Трогательное и забавное письмо пришло из Хабаровска. Точнее — копия письма, адресованного в ЦК. Различные партийные организации этого областного центра просили включить меня в список депутатов от КПСС. Им даже в голову не приходило, что автор тех публикаций, которые влияли на судьбу многих партийных бонз, и вовсе был беспартийным. А журнал «Огонек» — еще того хлеще! — опубликовал тогда же читательское письмо-обращение все к тем же партийным товарищам: просьбу назначить меня министром юстиции…
Я бы соврал, сказав, что эти письма, телеграммы и публикации оставили меня равнодушным. Конечно же, они принесли много приятных минут и добавили гордости за труд публициста — мой и множества моих коллег и друзей, — труд, который находит у наших людей такой благодарный отклик. Однако же ни одно, столь лестное для меня, предложение принять я не мог. Мамы уже не было в живых, но она меня бы одобрила — я выполнил ее давний завет: никакого участия в практической политике! И никогда, никакой службы в государственных учреждениях! Ни в каких! Ни на каком посту…
Совсем не потому, что депутатство или чиновная служба плохи сами по себе. Просто для этих трудов я не создан. Мне не было нужды ходить во власть — я к ней никогда не стремился, а, обладая ею даже в ничтожных размерах, не знал бы, что с нею делать. Судьбой дана мне иная задача: смотреть и видеть, наблюдать и писать. Вступаться за правду, порой обращаясь для этого к тем же властям, но самому в их круг не входить: там не мое место.
Прошли годы, и один преуспевающий бизнесмен, начинавший как журналист, сочувственно попенял мне: «Зря вы тогда отказались пойти в депутаты. Сейчас были бы миллионером». Бог уберег и от этого.

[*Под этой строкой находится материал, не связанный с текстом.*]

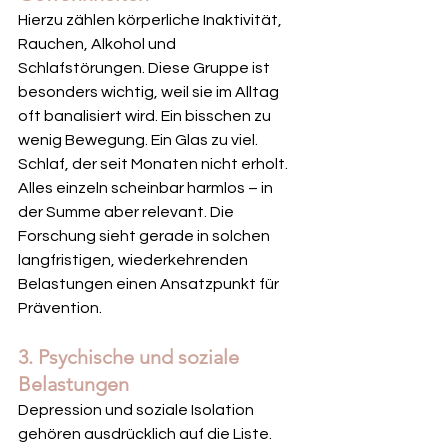
Hierzu zählen körperliche Inaktivität, 
Rauchen, Alkohol und 
Schlafstörungen. Diese Gruppe ist 
besonders wichtig, weil sie im Alltag 
oft banalisiert wird. Ein bisschen zu 
wenig Bewegung. Ein Glas zu viel. 
Schlaf, der seit Monaten nicht erholt. 
Alles einzeln scheinbar harmlos – in 
der Summe aber relevant. Die 
Forschung sieht gerade in solchen 
langfristigen, wiederkehrenden 
Belastungen einen Ansatzpunkt für 
Prävention.
3. Psychische und soziale 
Belastungen
Depression und soziale Isolation 
gehören ausdrücklich auf die Liste. 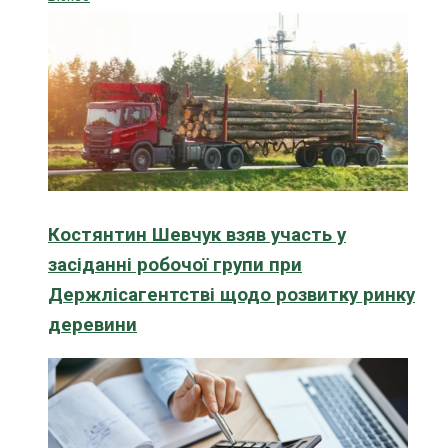
Костянтин Шевчук взяв участь у
засіданні робочої групи при
Держлісагентстві щодо розвитку ринку
деревини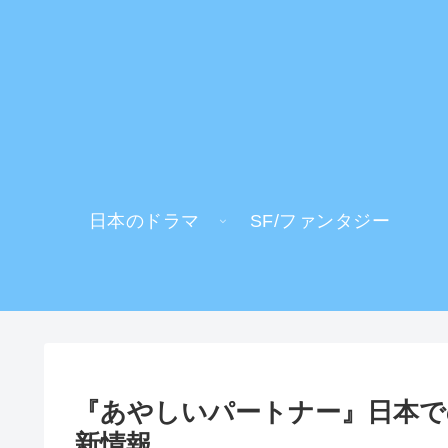
日本のドラマ
SF/ファンタジー
『あやしいパートナー』日本での
新情報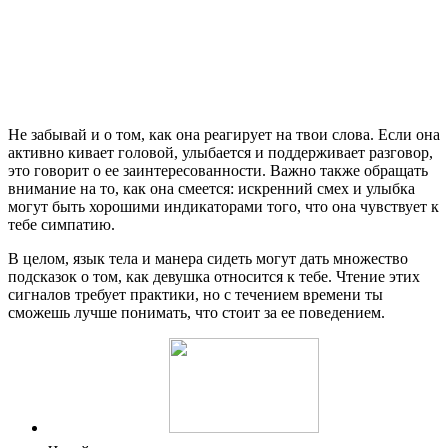
Не забывай и о том, как она реагирует на твои слова. Если она
активно кивает головой, улыбается и поддерживает разговор,
это говорит о ее заинтересованности. Важно также обращать
внимание на то, как она смеется: искренний смех и улыбка
могут быть хорошими индикаторами того, что она чувствует к
тебе симпатию.
В целом, язык тела и манера сидеть могут дать множество
подсказок о том, как девушка относится к тебе. Чтение этих
сигналов требует практики, но с течением времени ты
сможешь лучше понимать, что стоит за ее поведением.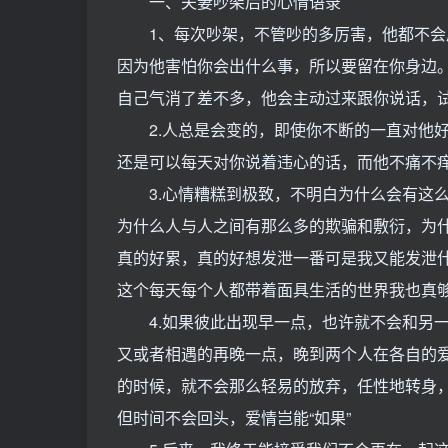
一、夫妻吵架后的心情语录
1、每次吵架，不管吵的多厉害，他都不会
因为他害怕你会出什么事，所以要留在你身边
自己气消了差不多，他会主动过来跟你说话，
2.人总是会变的，即使你不断的一直对他好
还是可以每天对你说着违心的话，而他不痛不痒
3.心情糟糕到极致，不明白为什么会有这么
为什么人与人之间有那么多的欺骗和敷衍，为
真的好累，真的好想发泄一番可是我又能发泄
这个每天每个人都带着面具生活的世界我也真
4.如果彼此出现早一点，也许就不会和另一
又或者相遇的再晚一点，晚到两个人在各自的
的时候，就不会那么轻易的放弃，任性地转身
但时间不会回头，爱情岂能“如果”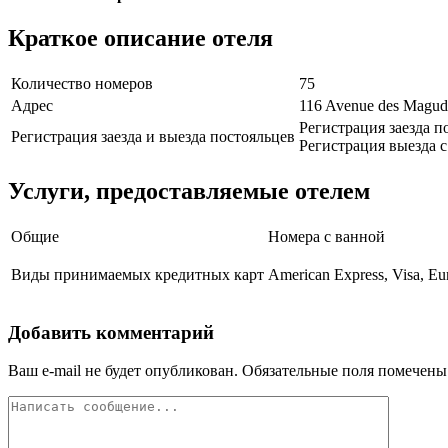
Краткое описание отеля
Количество номеров
75
Адрес
116 Avenue des Magu
Регистрация заезда п
Регистрация заезда и выезда постояльцев
Регистрация выезда с 
Услуги, предоставляемые отелем
Общие
Номера с ванной
Виды принимаемых кредитных карт
American Express, Visa, Eu
Добавить комментарий
Ваш e-mail не будет опубликован.
Обязательные поля помечен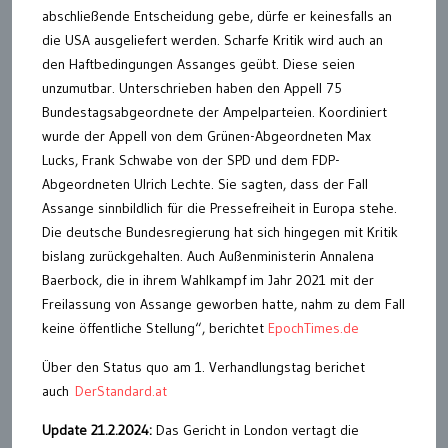
abschließende Entscheidung gebe, dürfe er keinesfalls an
die USA ausgeliefert werden. Scharfe Kritik wird auch an
den Haftbedingungen Assanges geübt. Diese seien
unzumutbar. Unterschrieben haben den Appell 75
Bundestagsabgeordnete der Ampelparteien. Koordiniert
wurde der Appell von dem Grünen-Abgeordneten Max
Lucks, Frank Schwabe von der SPD und dem FDP-
Abgeordneten Ulrich Lechte. Sie sagten, dass der Fall
Assange sinnbildlich für die Pressefreiheit in Europa stehe.
Die deutsche Bundesregierung hat sich hingegen mit Kritik
bislang zurückgehalten. Auch Außenministerin Annalena
Baerbock, die in ihrem Wahlkampf im Jahr 2021 mit der
Freilassung von Assange geworben hatte, nahm zu dem Fall
keine öffentliche Stellung“, berichtet
EpochTimes.de
Über den Status quo am 1. Verhandlungstag berichet
auch
DerStandard.at
Update 21.2.2024:
Das Gericht in London vertagt die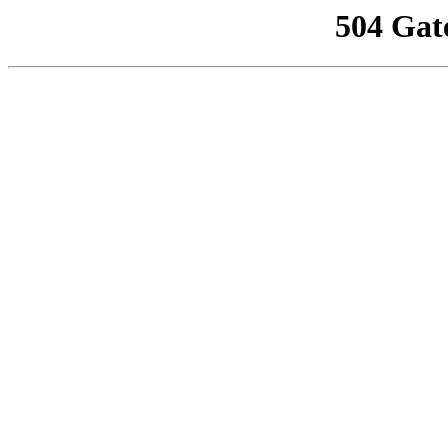
504 Gat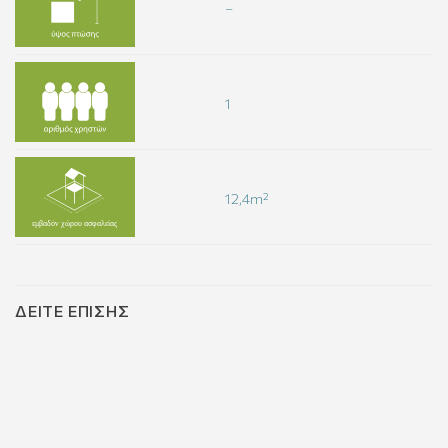
–
1
12,4m²
ΔΕΊΤΕ ΕΠΊΣΗΣ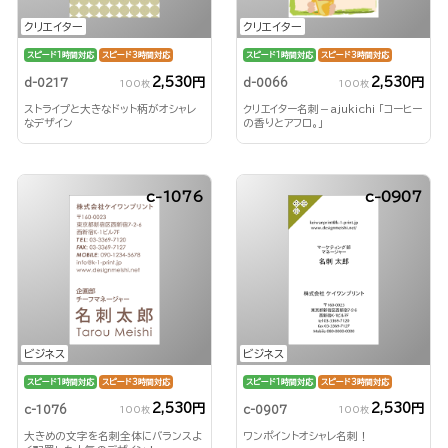
クリエイター
クリエイター
スピード1時間対応
スピード3時間対応
スピード1時間対応
スピード3時間対応
2,530円
2,530円
d-0217
d-0066
100枚
100枚
ストライプと大きなドット柄がオシャレ
クリエイター名刺－ajukichi 「コーヒー
なデザイン
の香りとアフロ。」
c-1076
c-0907
ビジネス
ビジネス
スピード1時間対応
スピード3時間対応
スピード1時間対応
スピード3時間対応
2,530円
2,530円
c-1076
c-0907
100枚
100枚
大きめの文字を名刺全体にバランスよ
ワンポイントオシャレ名刺！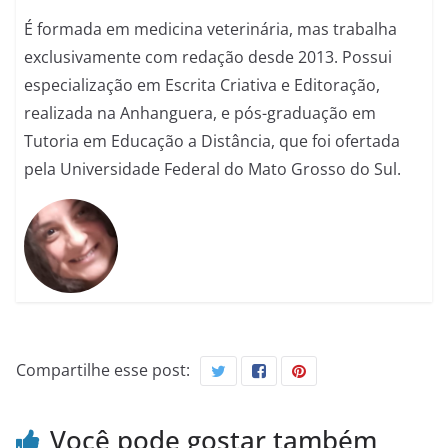
É formada em medicina veterinária, mas trabalha
exclusivamente com redação desde 2013. Possui
especialização em Escrita Criativa e Editoração,
realizada na Anhanguera, e pós-graduação em
Tutoria em Educação a Distância, que foi ofertada
pela Universidade Federal do Mato Grosso do Sul.
Compartilhe esse post:
Você pode gostar também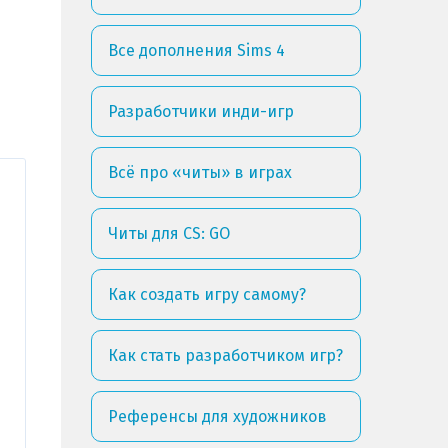
Все дополнения Sims 4
Разработчики инди-игр
Всё про «читы» в играх
Читы для CS: GO
Как создать игру самому?
Как стать разработчиком игр?
Референсы для художников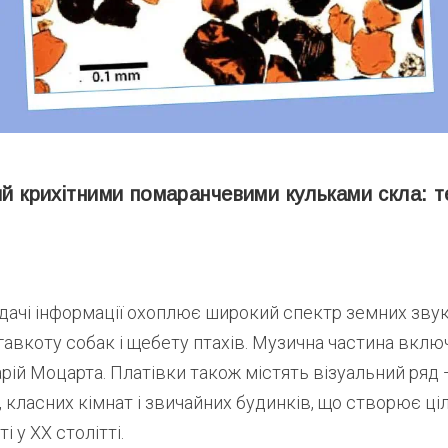
ий крихітними помаранчевими кульками скла: 
ачі інформації охоплює широкий спектр земних звуків
авкоту собак і щебету птахів. Музична частина вклю
арій Моцарта. Платівки також містять візуальний ряд
 класних кімнат і звичайних будинків, що створює ці
і у XX столітті.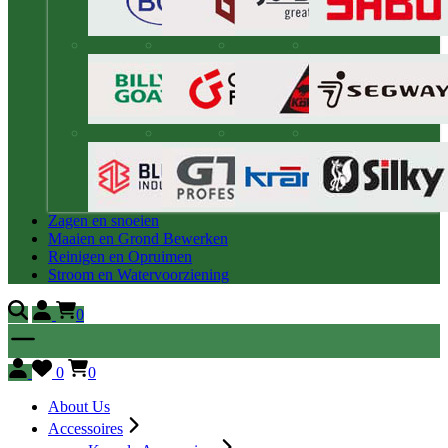
Zagen en snoeien
Maaien en Grond Bewerken
Reinigen en Opruimen
Stroom en Watervoorziening
0
0
0
About Us
Accessoires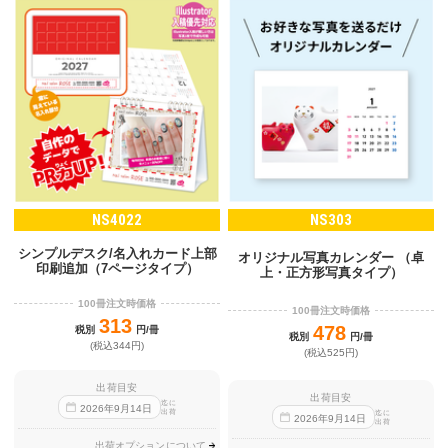
NS4022
NS303
シンプルデスク/名入れカード上部
オリジナル写真カレンダー （卓
印刷追加（7ページタイプ）
上・正方形写真タイプ）
100冊注文時価格
100冊注文時価格
313
478
税別
円/冊
税別
円/冊
(税込344円)
(税込525円)
出荷目安
出荷目安
迄に
2026
年
9
月
14
日
出荷
迄に
2026
年
9
月
14
日
出荷
出荷オプションについて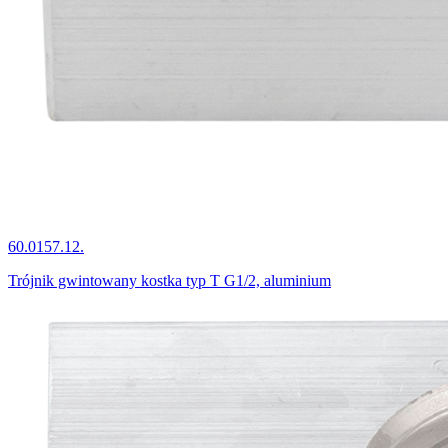
60.0157.12.
Trójnik gwintowany kostka typ T G1/2, aluminium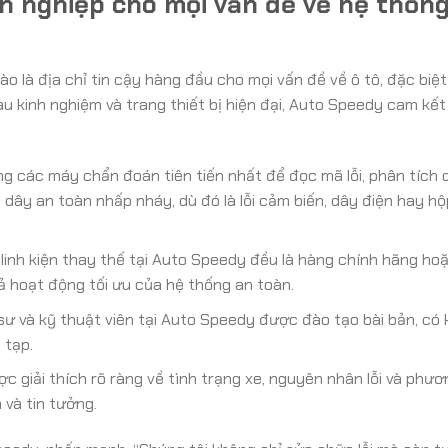
n nghiệp cho mọi vấn đề về hệ thốn
 là địa chỉ tin cậy hàng đầu cho mọi vấn đề về ô tô, đặc biệt
àu kinh nghiệm và trang thiết bị hiện đại, Auto Speedy cam kế
g các máy chẩn đoán tiên tiến nhất để đọc mã lỗi, phân tích d
 dây an toàn nhấp nháy, dù đó là lỗi cảm biến, dây điện hay hộ
linh kiện thay thế tại Auto Speedy đều là hàng chính hãng ho
 hoạt động tối ưu của hệ thống an toàn.
ư và kỹ thuật viên tại Auto Speedy được đào tạo bài bản, có 
 tạp.
 giải thích rõ ràng về tình trạng xe, nguyên nhân lỗi và phươ
và tin tưởng.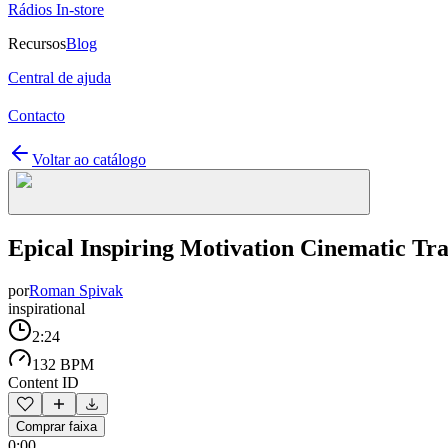
Rádios In-store
Recursos
Blog
Central de ajuda
Contacto
Voltar ao catálogo
Epical Inspiring Motivation Cinematic Tra
por
Roman Spivak
inspirational
2:24
132 BPM
Content ID
Comprar faixa
0:00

С чисто профессиональной точки зрения я, наверно, был бы более компетентным законодателем, чем ринувшиеся на депутатские скамьи и в большие верха поэты, композиторы или артисты. Даже — чем физики-химики, «организаторы производства» или преподаватели диамата. Но — им очень хотелось, а мне — очень не… И каждый из нас своего добился. «Дай рвущемуся к власти навластвоваться всласть» — просил Господа в «Молитве Франсуа Вийона» Булат Окуджава. Господь, кажется, внял его просьбе. Что из этого вышло, мы знаем.